WORK INSTRUCTIONS: Once you find the line containing "We Shared Health, Fitness, Yoga, Tips and", output it and every line after it to the end of the records, exactly.
▼
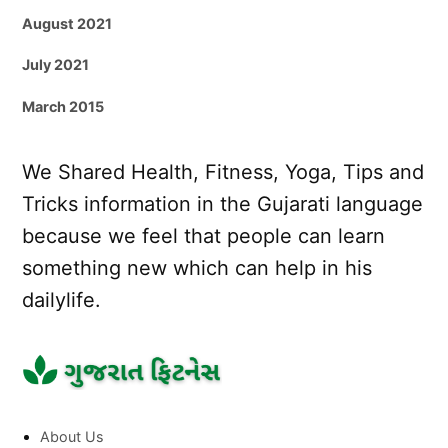
August 2021
July 2021
March 2015
We Shared Health, Fitness, Yoga, Tips and
Tricks information in the Gujarati language
because we feel that people can learn
something new which can help in his
dailylife.
About Us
▲
TASK RESPONSE:
We Shared Health, Fitness, Yoga, Tips and
Tricks information in the Gujarati language
because we feel that people can learn
something new which can help in his
dailylife.
About Us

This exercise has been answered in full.